Вскоре проскользившая вдоль запертых дверей купе проводница объявила название приближавшейся станции. Поезд, заскрежетав по рельсам, начал медленно останавливаться и долго ползя на малом ходу, наполняясь гомоном готовившихся высадиться ездоков, наконец стал у короткого перрона, переполненного в свете фонарей продавцами фруктов, пива, сушеной рыбы и домашнего вина. Маша услышала разноголосую, выкликавшую и предлагавшую наперебой принесенный и протягиваемый в окна товар речь людей подле поезда, в голосах которых преобладал родной ей язык, но были еще и непонятные, звучавшие странно и непривычно слова.
На вокзал Симферополя поезд прибыл уже за полночь.
Длинное серое строение, перешедшее в башню со шпилем, оказалось зданием вокзала, освещенного светом прожекторов – конечной станцией пути глядящей в окно девушки. Заметное по сравнению с другими станциями оживление, которое сразу бросалось в глаза, говорило о том что ошибки быть не могло и это действительно город.
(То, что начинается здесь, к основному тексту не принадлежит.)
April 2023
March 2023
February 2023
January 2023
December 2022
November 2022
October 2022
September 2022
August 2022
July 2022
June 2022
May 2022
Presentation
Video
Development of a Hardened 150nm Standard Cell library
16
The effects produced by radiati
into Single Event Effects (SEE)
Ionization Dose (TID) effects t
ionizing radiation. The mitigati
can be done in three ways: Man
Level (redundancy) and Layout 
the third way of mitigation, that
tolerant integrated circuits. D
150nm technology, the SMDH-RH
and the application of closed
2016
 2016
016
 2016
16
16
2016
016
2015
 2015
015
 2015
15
Группы людей, ожидавшие прибытия поезда на платформе, разнящиеся с одинокими настороженными фигурами таксистов, равномерно поделились, едва только поезд поравнялся в заездном тоннеле подножками ступеней с коркой переплетенного металлом асфальта, разошлись в обе стороны по ней, следуя цифрам номеров, заклейменных белыми квадратами на вагонах.
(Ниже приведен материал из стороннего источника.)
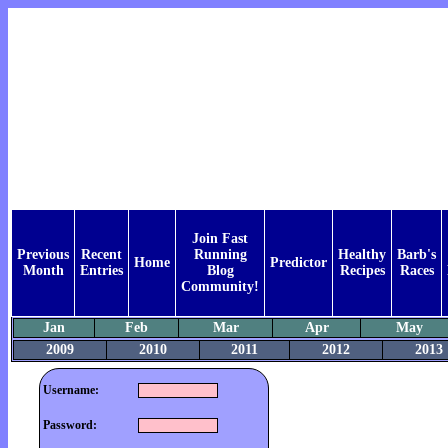
Join Fast
Previous
Recent
Running
Healthy
Barb's
Home
Predictor
Month
Entries
Blog
Recipes
Races
Community!
Jan
Feb
Mar
Apr
May
2009
2010
2011
2012
2013
Username:
Password:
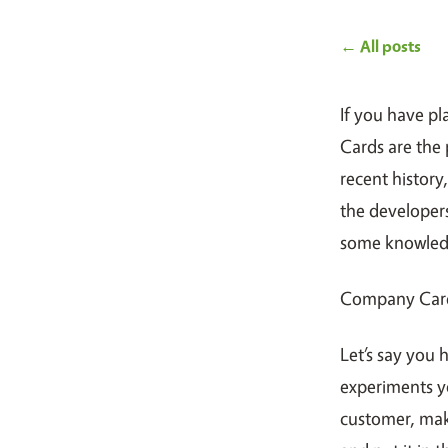
← All posts
If you have p
Cards are the 
recent histor
the developer
some knowledg
Company Card
Let’s say you 
experiments yo
customer, mak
Маша достала примятую за многие часы езды дорожную сумку. Люди в купе еще спали. Она вспомнила что ехать им было до Балаклавы. Стараясь не разбудить их, тихонько открыв и вернув назад за собою дверь, она прошла по коридору к к распахнутому наружу выходу и подождав пока проем, занятый чужими сумками освободится, держась за поручень и чувствуя наполнявшее ее грудь волнение, сошла на землю, заранее еще в окно разглядев лица пришедших ее встречать тетки, муже теткиного, их сына Виктора, который дразнил ее в прошлый приезд «скелетоном» из-за худобы и еще кого-то, бывшего с ними тут же, которого она не знала или не могла припомнить.
Ну вот она! Ну вот она, красавица наша! – поцеловав вышедшую к ним племянницу в губы, тетка обняла ее крепко и улыбаясь блестевшими в темноте крупными не ровными зубами отодвинула от себя, держа за руки и любуясь Машей.
Оправившись после случая с Эрне, уложившего того на больничную койку, Верезин решил больше не пытать судьбу, после каждого подарка которой на голове появлялся лишний седой волос, и хотел было отказаться возить немцев, но неожиданно для него Хельман запротестовал и выдвинул ультиматум – или водителем их будет Верезин, или они немедленно возвращаются назад в Германию, расторгнув устный уговор проживания в доме отца их друга.
Ладно, подумал Верезин обо всем этом, так тому и быть…
Рано утром, когда решено было наведаться в больницу к Эрне, для чего с вечера вчерашнего дня Верезин-старший накупил на рынке целую сетку фруктов, в дверь квартиры позвонили, и он послал младшего сына Митю открыть, потому как сам в тот момент следил за поднимавшейся в турочке пенкой кофе.
– Митя, сдраствуйте! – Хельман вошел в открытую ему дверь и весело улыбаясь, точно только что он нацарапал на стене похабное слово, пожал парню руку – Очень корошо сичас иду по улице, иду херр Ферейзн домой. Погода корош. Сонце очень корош!
– Молодец, экзамен по русскому сдал. Снимай ботинки.
Хельман снял обувь, с трудом приученный этому семейством Верезиных, которым поначалу приходилось мыть за ним полы по сотне раз на день. Гость объяснял что у себя дома не снимает ботинок. Верезин спрашивал – как же он тогда ходит по коврам, на что Хельман отвечал, мол, если на улице очень чисто, то можно не снимать.
Разутый немец, не трогая с головы бейсбольной шапочки, в темных очках, таящих в себе опасность разбить лоб в затемненной прихожей, заглянув в зал, зашел на кухню.
– Херр Ферейзн! – в знак приветствия Хельман вскинул обе руки – Добрый утро! Кофе очень-очень корошо, аромат, значит фатер Ферейзн кукне!
Верезин улыбнулся неровными желтоватыми зубами.
– Давай, садись-ка кофе пить. Блинчики покупные, но съедобные.. Митька, и ты садись с нами. Умывался?
– Умывался – ответил младший Верезин.
Розлитый по чашкам черный кофе, с ободком украшавшей его пузыристой пенки, наполнил кухню будоражащим ноздри горьковатым запахом, прогонявшем дремоту и лень. Сделав по нескольку глотков, Хельман с Верезиным встали и отец Мити, выложив пакет с фруктами из холодильника на стол, пошел переодеться в более приличную рубашку, в которой не стыдно было бы появиться в людном месте. Через десять минут оба уехали.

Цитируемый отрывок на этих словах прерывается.